The best times to visit The Serengeti Wildebeest Migration
- July to October: This is when the wildebeest are in the northern Serengeti plains, and you have a chance of seeing up to thousands crossing the great Mara River. As the sight of the wildebeest crossing the so dramatic, it is considered by many the most desirable time to see the migration.
- December to March: Currently the wildebeest are in the southern area of the Serengeti, more specifically in Ndutu which is actually in the Ngorongoro Conservation Area, and it is calving season. Along with the river crossings, this is a real highlight of the wildebeest’s journey and a fabulous time to see the herds congregate on the dramatic sweeping plains of the south. February is the only time of year when you are almost guaranteed to see the big herds all together as they always come south for calving season.
- The rest of the year: In November, April, May and June the migration is in between locations and as such these months are slightly transitional times to see the herds. November is the short rains, April and May are the long rains and as such the grass is green in these months across the Serengeti, so the wildebeest are more dispersed than in the prime time of July to October and December to March.

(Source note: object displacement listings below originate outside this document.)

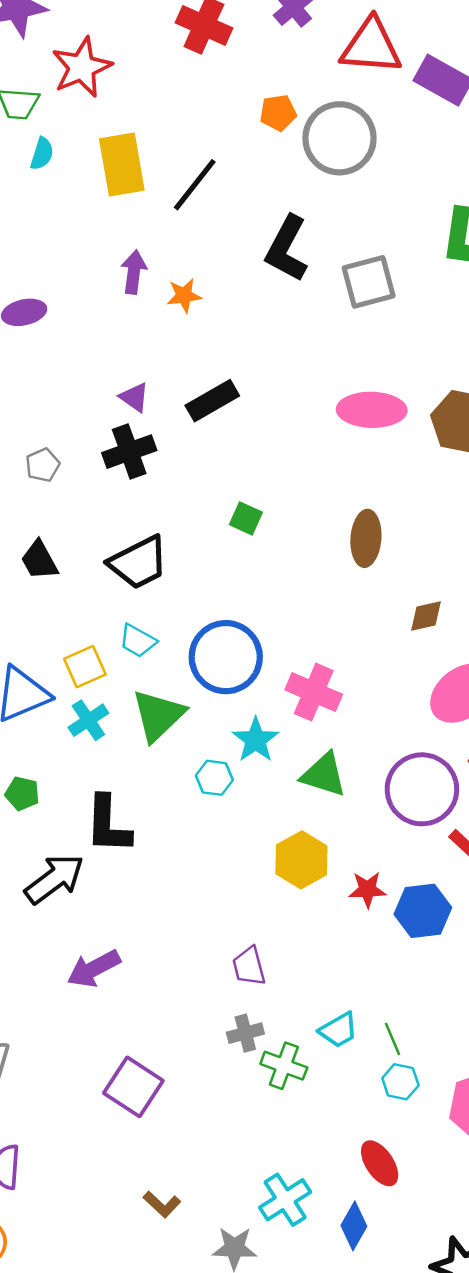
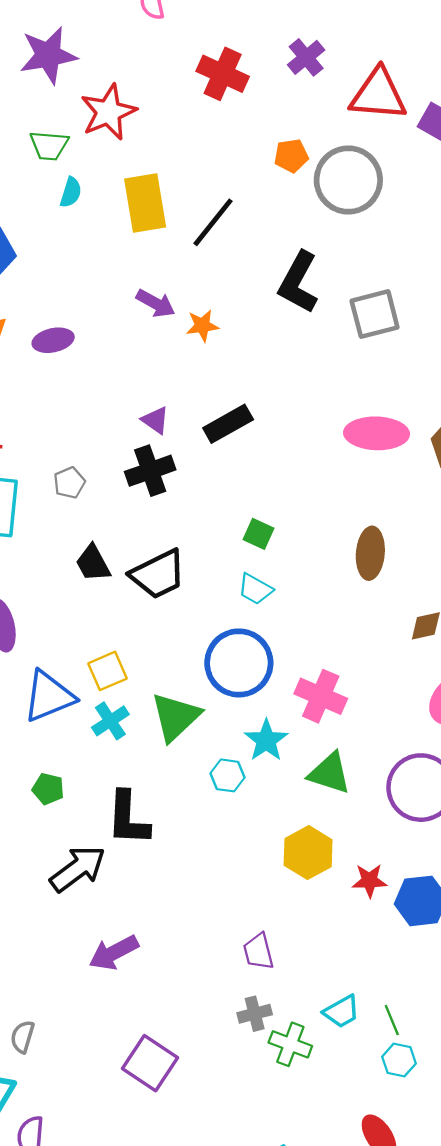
purple arrow: (134, 272) -> (156, 303), turned 111
black trapezoid: (39, 560) -> (93, 563), moved
cyan trapezoid: (138, 641) -> (255, 589), moved

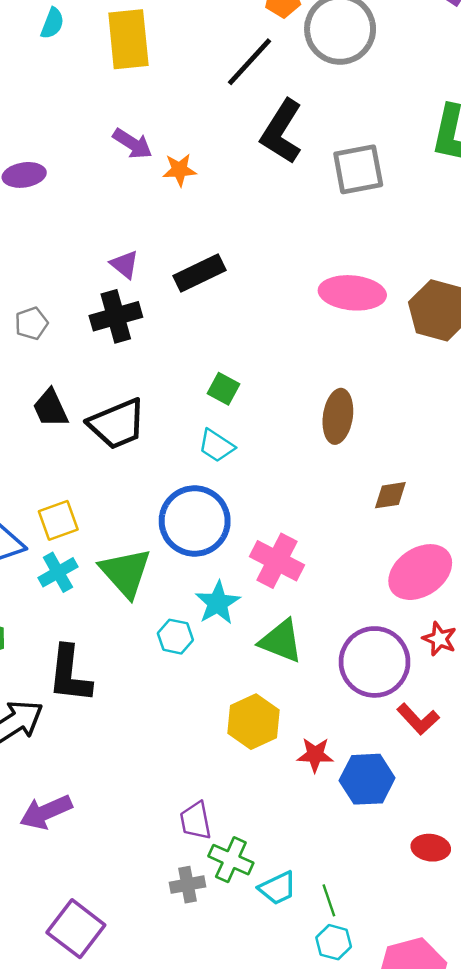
black line: (213, 222) -> (250, 62), moved
green triangle: (176, 717) -> (126, 573), turned -32
green cross: (290, 1044) -> (231, 860), moved

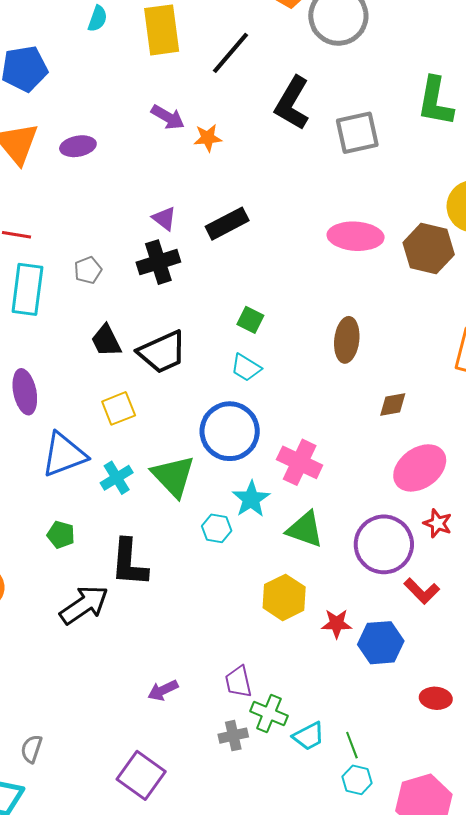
black line: (250, 62) -> (230, 53), moved
yellow square: (58, 520) -> (119, 408), moved
purple arrow: (46, 812) -> (163, 690), moved, size x0.7

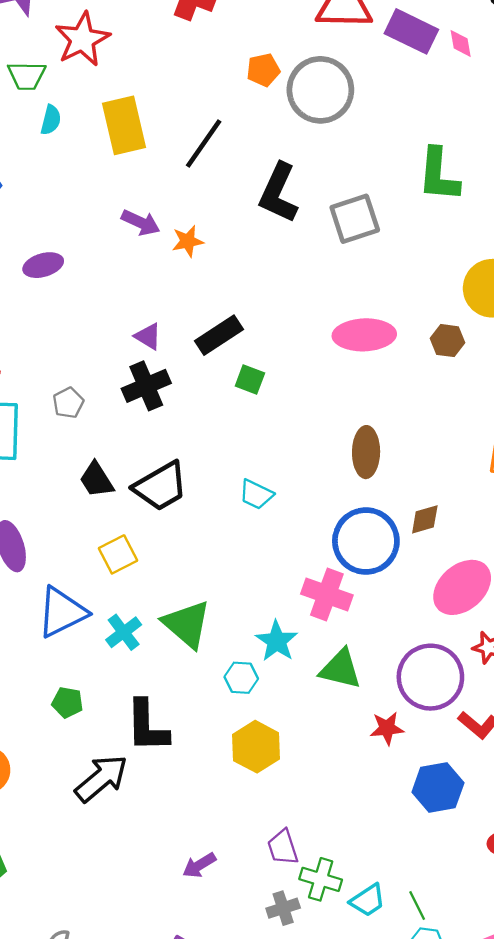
brown hexagon: (429, 249) -> (448, 341), size x0.6
green square: (250, 320) -> (250, 379), moved
blue circle: (230, 431) -> (366, 541), moved
yellow hexagon: (284, 597) -> (256, 747), moved
red star: (337, 624) -> (387, 728), moved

Thus, you don’t get as many of those condensed big herds which people get excited about.
Ngorongoro Conservation Area, is Conservation area in the arusha region of northern Tanzania southeast of Serengeti National Park Occupying some 3,200 square miles (8,300 square km), it extends over part of the East Africa Rift Valley and contains a variety of habitats and landscapes, including grassland plains, savanna woodlands, forests, mountains, volcanic craters, lakes, rivers, and swampland.
Ngorongoro Crater, one of the world’s largest unbroken calderas, is the most prominent feature of the park. Also located there are the major archaeological sites of Olduvai Gorge and Laetilil within which were found hominin remains dating from 2.1 million and 3.6 million years ago, respectively. Ngorongoro Conservation Area is host to the largest ungulate herds in the world, including wildebeests, plains zebras, and Thomson’s and Grant’s gazelles. Predatory animals include lions, spotted hyenas, leopards, and cheetahs. The endangered Black Rhinoceros and African Hunting dogs can also be found there. Notable among more than 400 species of birds in the area are flamingos, silvery-cheeked hornbills, superb starlings, and bronze.